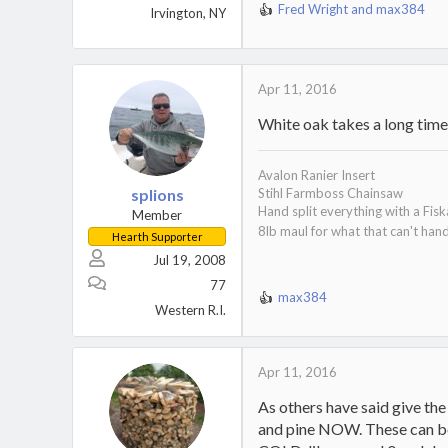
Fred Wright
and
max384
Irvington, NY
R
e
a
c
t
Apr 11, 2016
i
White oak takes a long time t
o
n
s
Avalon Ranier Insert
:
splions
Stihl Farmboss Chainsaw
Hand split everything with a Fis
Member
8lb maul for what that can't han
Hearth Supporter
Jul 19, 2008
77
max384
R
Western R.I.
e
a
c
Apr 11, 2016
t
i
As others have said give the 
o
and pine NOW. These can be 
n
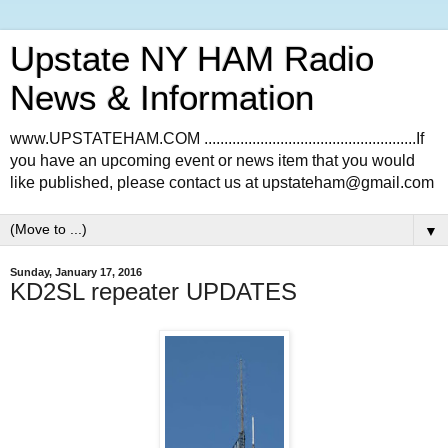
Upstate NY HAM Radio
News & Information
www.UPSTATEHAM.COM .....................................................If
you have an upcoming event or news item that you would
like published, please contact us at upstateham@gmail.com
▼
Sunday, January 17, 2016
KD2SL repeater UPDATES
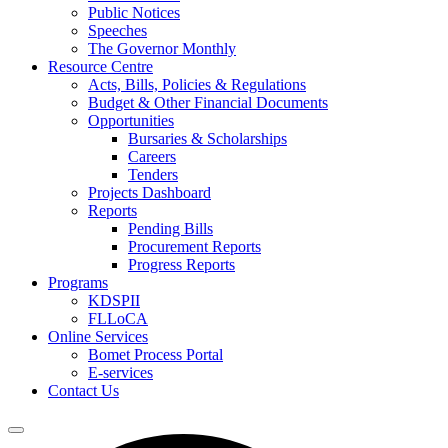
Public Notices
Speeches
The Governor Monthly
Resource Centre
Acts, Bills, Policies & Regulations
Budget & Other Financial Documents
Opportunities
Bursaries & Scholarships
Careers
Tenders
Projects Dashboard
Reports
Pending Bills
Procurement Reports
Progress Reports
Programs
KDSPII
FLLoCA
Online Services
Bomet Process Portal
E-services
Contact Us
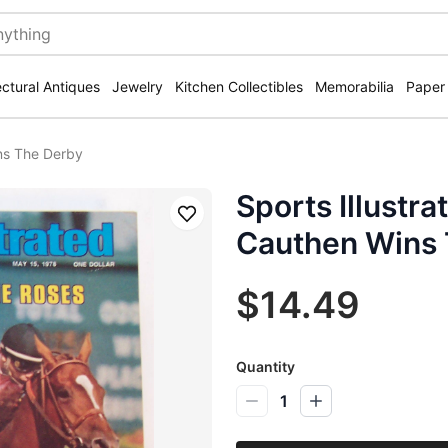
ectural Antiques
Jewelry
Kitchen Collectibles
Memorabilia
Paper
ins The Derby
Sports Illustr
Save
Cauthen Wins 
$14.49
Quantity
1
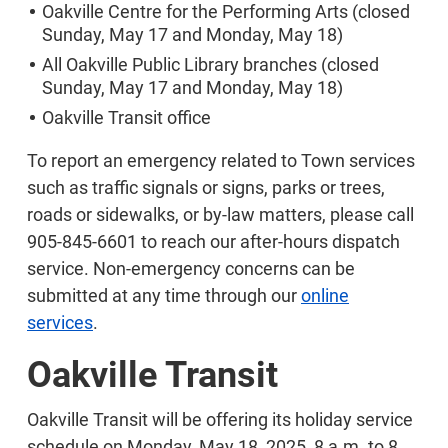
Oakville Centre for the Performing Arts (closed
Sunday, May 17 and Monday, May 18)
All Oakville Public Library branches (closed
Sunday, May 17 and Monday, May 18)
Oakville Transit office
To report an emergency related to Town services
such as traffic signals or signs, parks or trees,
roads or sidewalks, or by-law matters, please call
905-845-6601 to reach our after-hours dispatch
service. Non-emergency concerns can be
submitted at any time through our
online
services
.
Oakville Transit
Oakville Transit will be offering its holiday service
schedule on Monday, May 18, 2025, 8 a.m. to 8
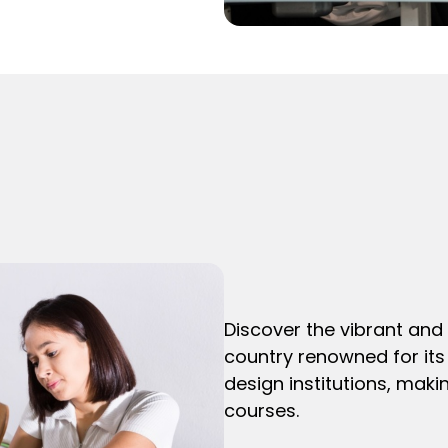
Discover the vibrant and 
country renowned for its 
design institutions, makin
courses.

────────────────────

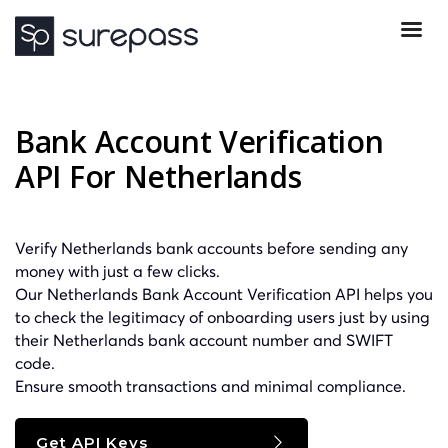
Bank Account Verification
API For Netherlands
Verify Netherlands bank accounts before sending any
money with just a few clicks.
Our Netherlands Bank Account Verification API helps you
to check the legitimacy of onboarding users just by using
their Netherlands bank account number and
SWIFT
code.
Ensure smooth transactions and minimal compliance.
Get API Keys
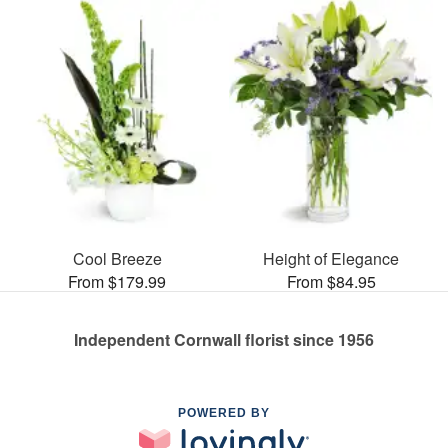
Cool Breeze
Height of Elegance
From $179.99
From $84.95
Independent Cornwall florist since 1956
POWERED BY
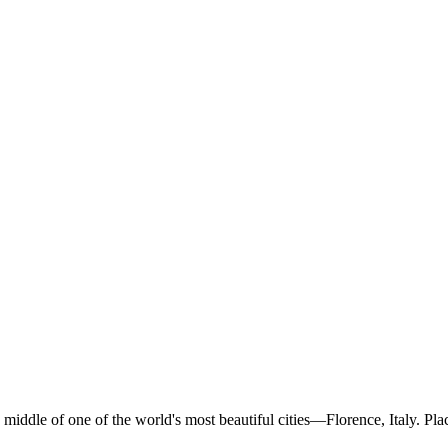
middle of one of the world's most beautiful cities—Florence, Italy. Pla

────────────────────

== Required work ==
Using the entries above, copy out all lines that contain the string "with".

== Solution for this problem ==
Hand split everything with a Fis
money with just a few clicks.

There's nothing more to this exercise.